Sie zitieren Wilhelm Busch und bezeichnen ihn als einen der „einflussreichsten humoristischen Dichter und Zeichner Deutschlands“. Da sprechen Sie mir aus der Seele. Durch Sie inspiriert, wollte ich angesichts der Fülle von Tier-Sujets bei Busch eigentlich gleich mal nach einem Chihuahua-Text suchen, habe aber davon abgelassen, da ich Grund zu der Annahme habe, daß dem Busch dieser ausländische Hund völlig unbekannt war. Aber vielleicht tut’s ja stellvertretend auch ein schlichter deutscher Vogel?

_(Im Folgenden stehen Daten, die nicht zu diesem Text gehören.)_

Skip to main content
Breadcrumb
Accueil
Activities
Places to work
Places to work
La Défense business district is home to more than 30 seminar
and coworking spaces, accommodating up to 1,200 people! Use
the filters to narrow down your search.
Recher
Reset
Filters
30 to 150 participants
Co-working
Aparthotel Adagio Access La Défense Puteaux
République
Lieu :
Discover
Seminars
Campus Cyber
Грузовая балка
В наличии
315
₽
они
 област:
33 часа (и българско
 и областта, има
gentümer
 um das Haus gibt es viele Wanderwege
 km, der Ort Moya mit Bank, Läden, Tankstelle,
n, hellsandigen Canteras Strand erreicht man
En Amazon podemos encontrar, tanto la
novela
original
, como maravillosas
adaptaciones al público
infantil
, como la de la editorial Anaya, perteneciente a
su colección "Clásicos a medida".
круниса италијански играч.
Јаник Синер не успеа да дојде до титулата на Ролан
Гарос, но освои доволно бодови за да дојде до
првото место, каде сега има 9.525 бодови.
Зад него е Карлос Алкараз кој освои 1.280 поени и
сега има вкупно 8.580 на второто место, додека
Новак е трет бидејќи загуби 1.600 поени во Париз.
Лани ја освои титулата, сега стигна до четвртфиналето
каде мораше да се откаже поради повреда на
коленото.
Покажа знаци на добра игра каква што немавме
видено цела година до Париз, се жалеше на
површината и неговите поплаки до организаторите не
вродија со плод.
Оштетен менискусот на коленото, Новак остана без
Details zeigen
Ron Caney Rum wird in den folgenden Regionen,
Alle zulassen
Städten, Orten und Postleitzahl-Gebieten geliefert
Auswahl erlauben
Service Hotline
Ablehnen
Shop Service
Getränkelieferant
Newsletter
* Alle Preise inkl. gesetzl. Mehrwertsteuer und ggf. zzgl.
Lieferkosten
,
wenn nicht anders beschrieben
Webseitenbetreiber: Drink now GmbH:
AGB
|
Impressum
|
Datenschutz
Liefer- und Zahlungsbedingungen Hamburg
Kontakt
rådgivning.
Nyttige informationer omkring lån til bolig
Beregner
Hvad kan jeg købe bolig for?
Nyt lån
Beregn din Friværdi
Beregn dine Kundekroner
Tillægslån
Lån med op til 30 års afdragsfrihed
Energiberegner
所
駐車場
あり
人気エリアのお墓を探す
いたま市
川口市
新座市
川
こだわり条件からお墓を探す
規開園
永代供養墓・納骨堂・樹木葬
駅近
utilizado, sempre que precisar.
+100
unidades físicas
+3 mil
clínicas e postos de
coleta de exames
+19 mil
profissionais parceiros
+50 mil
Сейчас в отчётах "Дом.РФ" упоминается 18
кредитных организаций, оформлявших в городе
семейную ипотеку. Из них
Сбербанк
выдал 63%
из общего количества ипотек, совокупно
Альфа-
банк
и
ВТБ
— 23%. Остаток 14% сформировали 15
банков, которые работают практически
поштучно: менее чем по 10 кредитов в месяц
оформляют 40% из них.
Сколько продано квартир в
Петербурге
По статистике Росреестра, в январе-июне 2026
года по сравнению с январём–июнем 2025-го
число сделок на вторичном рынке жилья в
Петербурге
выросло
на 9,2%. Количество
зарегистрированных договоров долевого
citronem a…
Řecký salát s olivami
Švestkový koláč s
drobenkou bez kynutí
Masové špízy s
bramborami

Es sitzt ein Vogel auf dem Leim,
Er flattert sehr und kann nicht heim.
Ein schwarzer Kater schleicht herzu,
Die Krallen scharf, die Augen gluh.
Am Baum hinauf und immer höher
Kommt er dem armen Vogel näher.

Der Vogel denkt: Weil das so ist
Und weil mich doch der Kater frißt,
So will ich keine Zeit verlieren,
Will noch ein wenig quinqilieren
Und lustig pfeifen wie zuvor.
Der Vogel, scheint mir, hat Humor.

Vielleicht hätte Busch gern geschrieben: „hat schwarzen Humor“, aber das hätte rhythmisch ja nicht gepaßt. Wenn ich das Gedicht aber hierhersetze, dann genau aus diesem schwarzen Grunde. Wegen der vielen todernsten Menschen, die hier lesen, grübeln und kommentieren, weise ich darauf ausdrücklich hin.

Übrigens: Was schreiben Sie, Nordlaender, einem unserer bemühtesten Mitdiskutanten zu? „Eine persönliche und bewundernswerte Humorbegabung“? Der war gut. Volle Zustimmung.
marodeur
11. August 2015 12:12
Sehr gut beobachtet, Langer. Die schmächtigen Eriträer sind sicher nicht die neuen Herrenmenschen. Vorgestern kamen mir zwei entgegen - unter einem engen Baugerüst und natürlich wieder lässig nebeneinander. Ich hab in einem Anflug von Gereiztheit einen angerempelt. Mit ein bisschen mehr Wucht, hätte ich ihn von den Beinen gefegt. Die sind körperlich weit unterlegen und nur bewaffnet eine Gefahr.
Ich glaube auch, dass diese Gestalten bei den meisten nur Mitleid auslösen. Das Mitleid ist natürlich nur geheuchelt und kennt Grenzen. Diese Grenzen interessieren mich. Beim Lesen von Dag Krienens Theorie viel mir etwas auf. Vielleicht war Rassismus in der Vergangenheit eine Kulturtechnik (oder ein Mem) zum Schutz einer Gemeinschaft. Rassismus verhindert Mitleid durch pauschale Entwertung der fremden Ethnie. Rassismus scheint ein natürliches menschliches Phänomen zu sein. Die Gutmenschen haben das richtig erkannt. Die Frage wäre also, woran dieser lantente Rassismus hängt und warum auch die größten Moralisten nicht davor gefeit sind. In dieser Mechanik steckt womöglich der Schlüssel für die Selbstbehauptung einer Kultur.
der demograph
11. August 2015 12:52
die Wikinger sind ein gutes Beispiel. Immer dann wenn von links eine Expansion oder Aggression (sei es von Muslimen, von Afrikanern, von Schwarzen in den USA, von wen auch immer) interpretiert wird als zu erwartende, unausweichliche un moralisch gerechtfertigte Reaktion auf Unterdrückung, Ausbeutung und Leid verweise ich auf die Wikinger. Sie sind nicht losgezogen und haben Europa mit Gewalt überzogen weil es Ihnen zu Hause so besonders schlecht ging im Vergleich zu anderen, geschweige denn weil es Ihnen zu Hause schlecht ging weil andere sie ausbeuteten, sondern weil sie es konnten und weil es Ihnen Spaß machte. Die ganze Beute haben sie doch nur als Schlagoberst noch mitgenommen. Worum es Ihnen ging war die Gewalt, die Unterwerfung anderer, das Abenteuer. So sind Menschen halt.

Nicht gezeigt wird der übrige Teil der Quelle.